Praktik terlarang ini melibatkan sejumlah nama di lingkungan Kominfo. Denden mengakui bahwa ia telah terlibat dalam praktik membekingi situs judol bersama anak buahnya, termasuk Fakhri Dzulfiqar, Yudha Rahman Setiadi, dan Yoga Priyanka Sihombing, bahkan sebelum ia dipindahtugaskan. Situs-situs judol yang akan dilindungi diperoleh dari Alwin Jabarti Kiemas.

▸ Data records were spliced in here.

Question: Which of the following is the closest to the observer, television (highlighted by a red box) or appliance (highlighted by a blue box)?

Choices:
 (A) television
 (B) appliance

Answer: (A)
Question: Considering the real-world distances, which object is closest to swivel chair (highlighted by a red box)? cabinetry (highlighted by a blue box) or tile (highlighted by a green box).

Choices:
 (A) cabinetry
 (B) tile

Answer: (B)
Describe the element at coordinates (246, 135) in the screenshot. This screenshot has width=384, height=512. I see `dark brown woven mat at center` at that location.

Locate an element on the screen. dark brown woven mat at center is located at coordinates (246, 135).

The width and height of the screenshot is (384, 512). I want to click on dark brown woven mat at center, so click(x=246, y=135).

Sempat berhenti karena mutasi jabatan, Denden kembali tergiur setelah mendapat tawaran dari Muhrijan alias Agus. Meskipun sudah tidak lagi menjabat sebagai Ketua Tim Pengendalian Konten Internet Ilegal, Denden tetap menerima aliran dana hingga September 2024. Besaran dana bervariasi, tergantung jumlah situs yang dilindungi, dengan kisaran antara Rp 800 juta hingga Rp 1,3 miliar per bulan. Bahkan, pada bulan Juli, ia menerima dana tersebut setiap dua minggu sekali, dan pada bulan Agustus, intensitasnya meningkat menjadi setiap minggu.
Keheranan Jaksa Penuntut Umum memuncak ketika mengetahui bahwa Denden masih menerima dana meskipun tidak lagi memiliki peran signifikan dalam pengendalian konten internet ilegal. Denden menjelaskan bahwa ia menerima uang tersebut sebagai "uang diam," karena dianggap mengetahui seluk-beluk praktik penjagaan situs judol. Sementara itu, Fakhri, Yudha, dan Yoga tidak lagi menerima alokasi dana.

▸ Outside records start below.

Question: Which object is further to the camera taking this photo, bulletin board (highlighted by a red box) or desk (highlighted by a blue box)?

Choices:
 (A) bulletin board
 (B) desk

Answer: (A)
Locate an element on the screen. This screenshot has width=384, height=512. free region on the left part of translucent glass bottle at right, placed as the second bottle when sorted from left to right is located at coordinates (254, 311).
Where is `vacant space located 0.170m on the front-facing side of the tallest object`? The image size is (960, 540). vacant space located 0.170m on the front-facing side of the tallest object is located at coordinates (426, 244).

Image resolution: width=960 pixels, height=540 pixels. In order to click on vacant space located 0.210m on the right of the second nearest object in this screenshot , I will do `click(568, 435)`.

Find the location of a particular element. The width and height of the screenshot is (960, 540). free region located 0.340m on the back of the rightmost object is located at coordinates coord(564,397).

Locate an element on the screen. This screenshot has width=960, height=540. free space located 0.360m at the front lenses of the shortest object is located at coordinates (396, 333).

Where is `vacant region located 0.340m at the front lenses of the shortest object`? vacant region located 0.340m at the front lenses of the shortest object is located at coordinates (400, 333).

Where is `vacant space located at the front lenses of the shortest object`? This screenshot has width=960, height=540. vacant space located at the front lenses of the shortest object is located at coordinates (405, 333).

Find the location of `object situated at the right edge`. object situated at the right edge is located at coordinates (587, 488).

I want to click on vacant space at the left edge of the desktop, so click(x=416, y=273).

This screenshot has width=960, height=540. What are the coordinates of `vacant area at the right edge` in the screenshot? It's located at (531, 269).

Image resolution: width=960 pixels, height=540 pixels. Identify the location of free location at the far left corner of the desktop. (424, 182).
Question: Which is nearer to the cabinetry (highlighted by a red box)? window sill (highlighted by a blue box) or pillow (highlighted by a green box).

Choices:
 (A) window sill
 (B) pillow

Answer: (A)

Menurut Denden, selain dirinya, pegawai Kominfo lain yang menerima aliran dana haram ini adalah Syamsul Arifin, Adhi Kismanto, Riko Rasota Rahmada (Kepala Tim Take Down), dan Muhammad Abindra Putra (anggota Tim Pengendalian Konten Internet Ilegal).
Kasus perlindungan situs judol di Kementerian Kominfo ini terbagi menjadi empat klaster:
- Klaster Pertama: Koordinator (Adhi Kismanto, Zulkarnaen Apriliantony, Muhrijan, Alwin Jabarti Kiemas).

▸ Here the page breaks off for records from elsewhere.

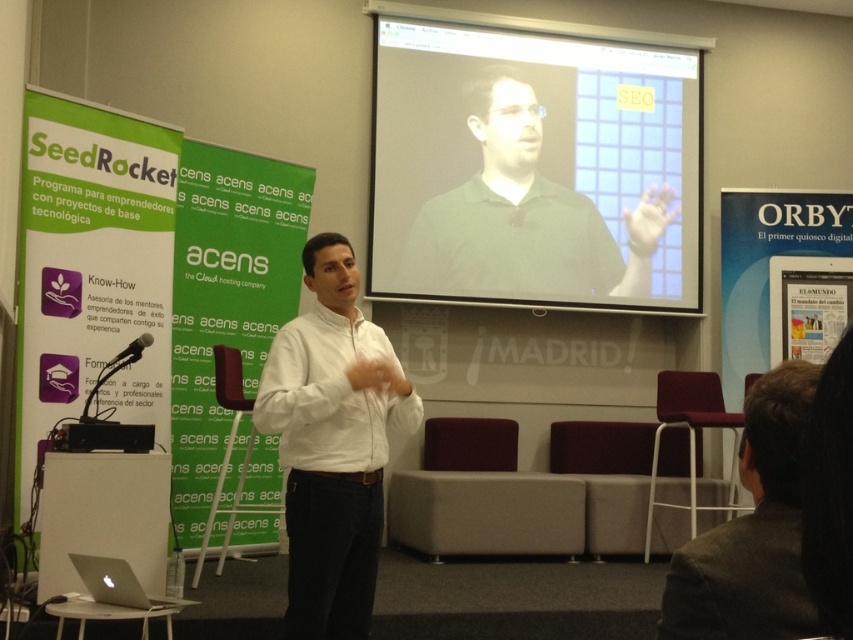 You are a photographer positioned in the conference room. You need to capture a photo of the white matte shirt at center and dark brown hair at lower right. The camera you are using has a minimum focus distance of 5 feet. Will both subjects be in focus?

The white matte shirt at center is 5.03 feet away from dark brown hair at lower right. Since the minimum focus distance is 5 feet, the camera can focus on both subjects as the distance between them is just over the required minimum.

You are attending a virtual meeting and see the dark brown hair at lower right and the silver metallic laptop at lower left on your screen. Which object appears taller in the image?

The dark brown hair at lower right appears taller than the silver metallic laptop at lower left in the image. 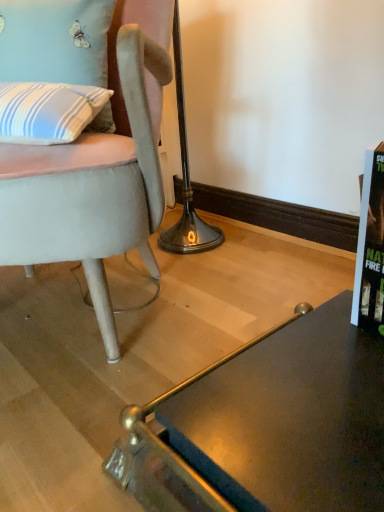 The width and height of the screenshot is (384, 512). I want to click on vacant region to the right of suede-like gray chair at left, so click(x=257, y=282). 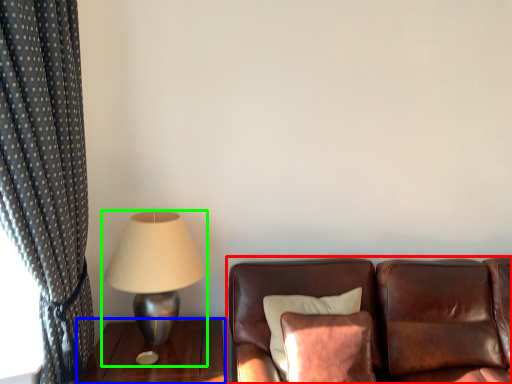 Question: Which object is the closest to the studio couch (highlighted by a red box)? Choose among these: table (highlighted by a blue box) or lamp (highlighted by a green box).

Choices:
 (A) table
 (B) lamp

Answer: (A) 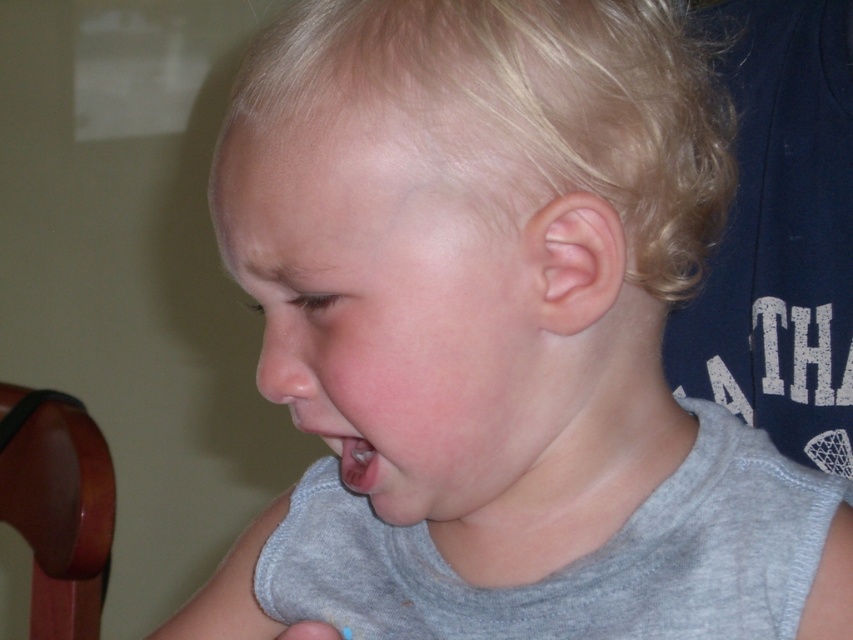 You are a photographer setting up a photo shoot. You have a brown wood chair at lower left and a pink flesh at center in your frame. Based on their heights, which object should you adjust to ensure both are visible in the shot?

The brown wood chair at lower left is taller than pink flesh at center, so you should lower the camera angle or adjust the chair position to ensure both are visible.

You are a photographer setting up for a portrait session. You need to position the brown wood chair at lower left and the pink flesh at center so that they are both visible in the frame. Considering their sizes, which object should you place closer to the camera to ensure both fit well in the shot?

Since the brown wood chair at lower left is bigger than pink flesh at center, you should place the brown wood chair at lower left farther from the camera and the pink flesh at center closer to the camera. This way, both objects will appear proportionally sized within the frame. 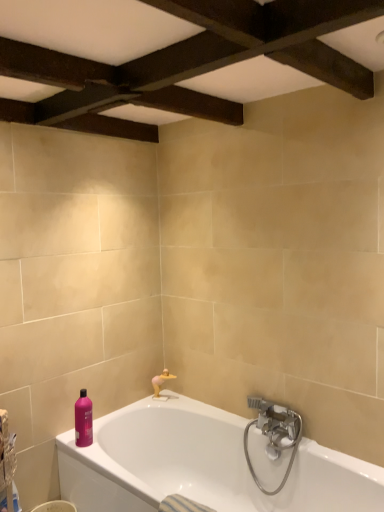 You are a GUI agent. You are given a task and a screenshot of the screen. Output one action in this format:
    pyautogui.click(x=<x>, y=<y>)
    Task: Click on the free spot to the left of matte gold faucet at lower center
    The width and height of the screenshot is (384, 512).
    Given the screenshot: What is the action you would take?
    pyautogui.click(x=148, y=401) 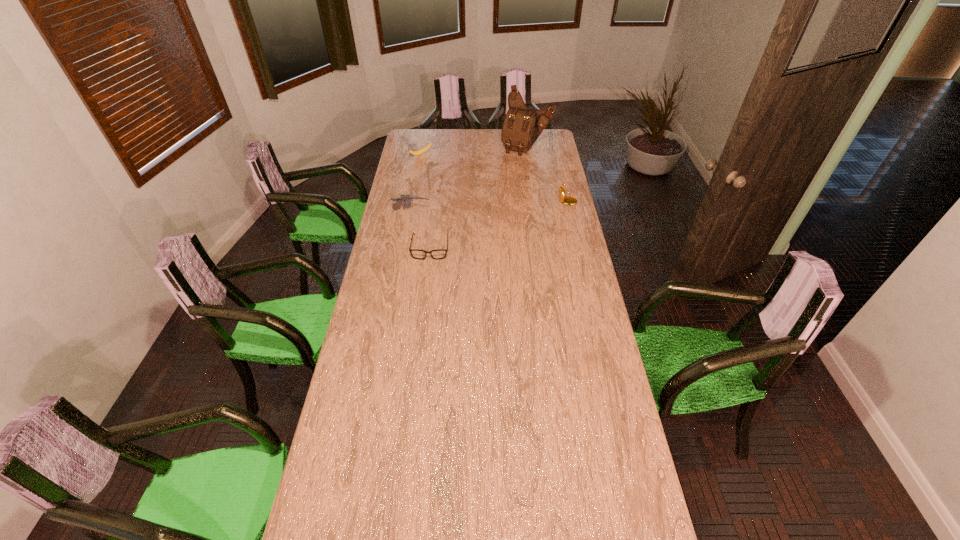 Find the location of a particular element. This screenshot has height=540, width=960. blank space located 0.190m on the front-facing side of the tallest object is located at coordinates (511, 172).

At what (x,y) coordinates should I click in order to perform the action: click on vacant region located 0.350m on the front-facing side of the tallest object. Please return your answer as a coordinate pair (x, y). This screenshot has height=540, width=960. Looking at the image, I should click on (502, 188).

Where is `vacant space located on the upward curve of the banana`? vacant space located on the upward curve of the banana is located at coordinates (434, 162).

Identify the location of free space located 0.400m on the upward curve of the banana. The height and width of the screenshot is (540, 960). (470, 188).

Image resolution: width=960 pixels, height=540 pixels. Find the location of `vacant space situated on the upward curve of the banana`. vacant space situated on the upward curve of the banana is located at coordinates (467, 185).

The width and height of the screenshot is (960, 540). What are the coordinates of `object that is at the far edge` in the screenshot? It's located at (522, 126).

At what (x,y) coordinates should I click in order to perform the action: click on spectacles that is positioned at the left edge. Please return your answer as a coordinate pair (x, y). The width and height of the screenshot is (960, 540). Looking at the image, I should click on (437, 254).

Where is `gun present at the left edge`? This screenshot has height=540, width=960. gun present at the left edge is located at coordinates (407, 199).

Find the location of `banana present at the left edge`. banana present at the left edge is located at coordinates (421, 151).

Find the location of a particular element. pocket watch present at the right edge is located at coordinates (568, 200). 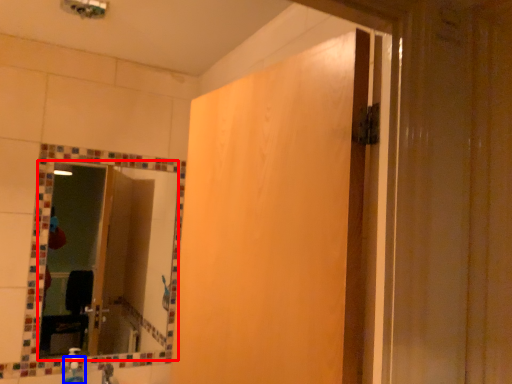 Question: Which of the following is the closest to the observer, mirror (highlighted by a red box) or soap dispenser (highlighted by a blue box)?

Choices:
 (A) mirror
 (B) soap dispenser

Answer: (B) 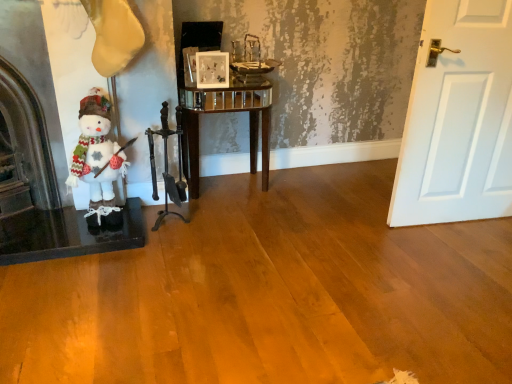 Locate an element on the screen. The width and height of the screenshot is (512, 384). free space below glossy wood side table at center (from a real-world perspective) is located at coordinates (226, 190). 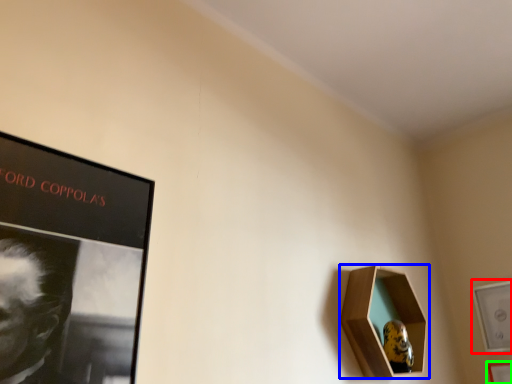 Question: Based on their relative distances, which object is farther from picture frame (highlighted by a red box)? Choose from picture frame (highlighted by a blue box) and picture frame (highlighted by a green box).

Choices:
 (A) picture frame
 (B) picture frame

Answer: (A)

- Klaster Kedua: Eks Pegawai Kominfo (Denden Imadudin Soleh, Fakhri Dzulfiqar, Riko Rasota Rahmada, Syamsul Arifin, Yudha Rahman Setiadi, Yoga Priyanka Sihombing, Reyga Radika, Muhammad Abindra Putra Tayip N, Radyka Prima Wicaksana).
- Klaster Ketiga: Agen Situs Judol (Muchlis, Deny Maryono, Harry Efendy, Helmi Fernando, Bernard, Budianto Salim, Bennihardi, Ferry).
- Klaster Keempat: Tindak Pidana Pencucian Uang (TPPU) atau Penampung Dana (Darmawati, Adriana Angela Brigita).
Para terdakwa dalam klaster koordinator dijerat dengan Pasal 27 ayat (2) jo. Pasal 45 ayat (3) Undang-Undang RI Nomor 1 Tahun 2024 tentang Perubahan Kedua atas Undang-Undang Nomor 11 Tahun 2008 tentang Informasi dan Transaksi Elektronik jo. Pasal 55 ayat (1) ke-1 Kitab Undang-Undang Hukum Pidana, serta Pasal 303 ayat (1) ke-1 Kitab Undang-Undang Hukum Pidana jo. Pasal 55 ayat (1) ke-1 Kitab Undang-Undang Hukum Pidana.